La dottrina della retribuzione
7
Deh! rammemorati, quale innocente perì mai, Ed ove furono gli uomini diritti mai distrutti?
8
Siccome io ho veduto che quelli che arano l’iniquità, E seminano la perversità, la mietono.
9
Essi periscono per l’alito di Dio, E son consumati dal soffiar delle sue nari.
10
Il ruggito del leone, e il grido del fier leone son ribattuti; E i denti de’ leoncelli sono stritolati.
11
Il vecchio leone perisce per mancamento di preda, E i figli della leonessa son dissipati.

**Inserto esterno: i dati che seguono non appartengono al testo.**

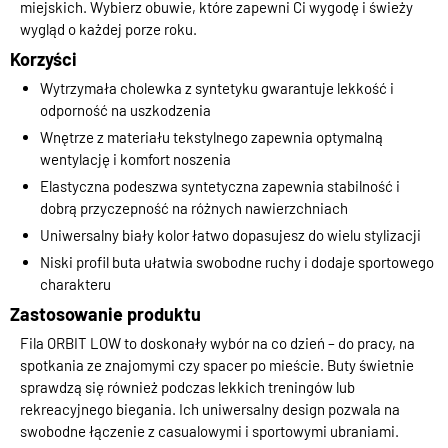
miejskich. Wybierz obuwie, które zapewni Ci wygodę i świeży
wygląd o każdej porze roku.
Korzyści
Wytrzymała cholewka z syntetyku gwarantuje lekkość i
odporność na uszkodzenia
Wnętrze z materiału tekstylnego zapewnia optymalną
wentylację i komfort noszenia
Elastyczna podeszwa syntetyczna zapewnia stabilność i
dobrą przyczepność na różnych nawierzchniach
Uniwersalny biały kolor łatwo dopasujesz do wielu stylizacji
Niski profil buta ułatwia swobodne ruchy i dodaje sportowego
charakteru
Zastosowanie produktu
Fila ORBIT LOW to doskonały wybór na co dzień – do pracy, na
spotkania ze znajomymi czy spacer po mieście. Buty świetnie
sprawdzą się również podczas lekkich treningów lub
rekreacyjnego biegania. Ich uniwersalny design pozwala na
swobodne łączenie z casualowymi i sportowymi ubraniami.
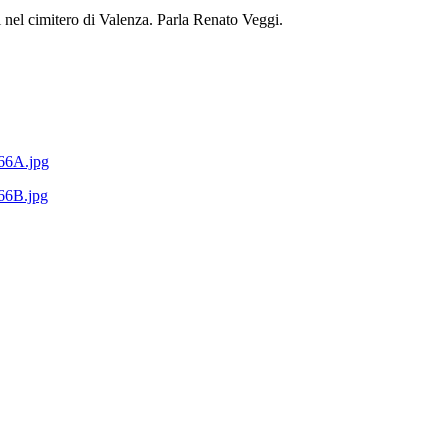
nel cimitero di Valenza. Parla Renato Veggi.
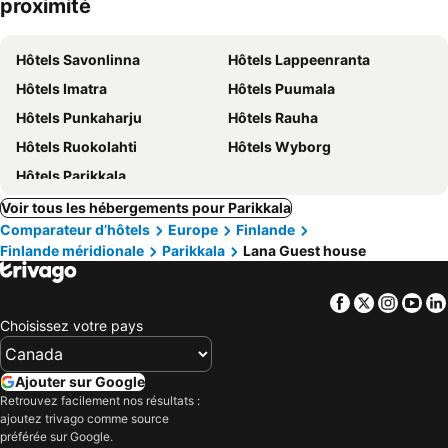
proximité
Hôtels Savonlinna
Hôtels Lappeenranta
Hôtels Imatra
Hôtels Puumala
Hôtels Punkaharju
Hôtels Rauha
Hôtels Ruokolahti
Hôtels Wyborg
Hôtels Parikkala
Voir tous les hébergements pour Parikkala
Comparateur d’hôtels
Europe
Finlande
Finlande méridionale
Parikkala
Lana Guest house
Facebook
Twitter
Insta
Yo
Choisissez votre pays
Ajouter sur Google
Retrouvez facilement nos résultats :
ajoutez trivago comme source
préférée sur Google.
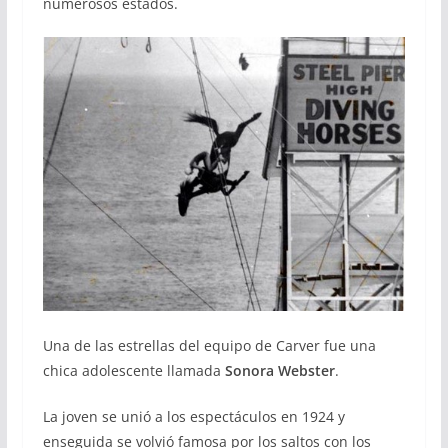
numerosos estados.
Una de las estrellas del equipo de Carver fue una
chica adolescente llamada
Sonora Webster
.
La joven se unió a los espectáculos en 1924 y
enseguida se volvió famosa por los saltos con los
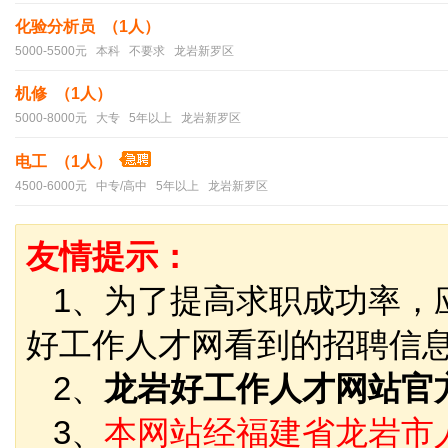
化验分析员 （1人）
5000-5500元 本科 不要求 龙岩新罗区
机修 （1人）
5000-8000元 大专 5年以上 龙岩新罗区
电工 （1人）
4500-6000元 中专/高中 5年以上 龙岩新罗区
友情提示：
1、为了提高求职成功率，
好工作人才网看到的招聘信
2、
龙岩好工作人才网站官
3、
本网站经福建省龙岩市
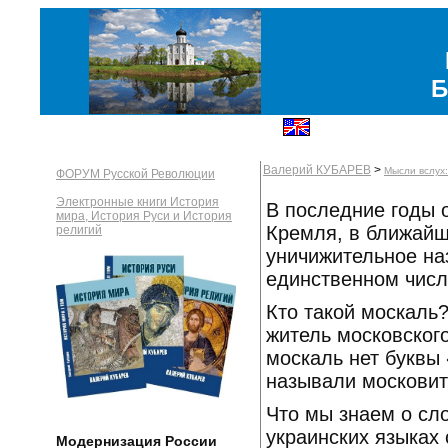
Б
Валерий КУБАРЕВ
>
Мысли вслух
ФОРУМ Русской Революции
Электронные книги История
В последние годы 
мира, История Руси и История
Кремля, в ближайш
религий
уничижительное на
единственном числ
Кто такой москаль
житель московского
москаль нет буквы
называли московит
Что мы знаем о сл
украинских языках
Модернизация России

La rivelazione mistica di Elifaz
12
Or mi è stata di nascosto significata una parola, E l’orecchio mio ne ha ritenuto un poco.
13
Fra le immaginazioni delle visioni notturne, Quando il più profondo sonno cade sopra gli uomini,
14
Mi è venuto uno spavento ed un tremito, Che ha spaventate tutte quante le mie ossa.
15
Ed uno spirito è passato davanti a me, Che mi ha fatto arricciare i peli della mia carne;
16
Egli si è fermato, ed io non ho riconosciuto il suo aspetto; Una sembianza è stata davanti agli occhi miei, Ed io ho udita una voce sommessa che diceva:
17
L’uomo sarebbe egli giustificato da Dio? L’uomo sarebbe egli giudicato puro dal suo fattore?
18
Ecco, egli non si fida ne’ suoi servitori, E scorge della temerità ne’ suoi Angeli.
19
Quanto più in coloro che abitano in case di fango, Il cui fondamento è nella polvere, E che son ridotti in polvere, esposti a’ vermi?
20
Dalla mattina alla sera sono stritolati, E periscono in perpetuo, senza che alcuno vi ponga mente.
21
L’eccellenza ch’era in loro non si diparte ella? Muoiono, ma non con sapienza.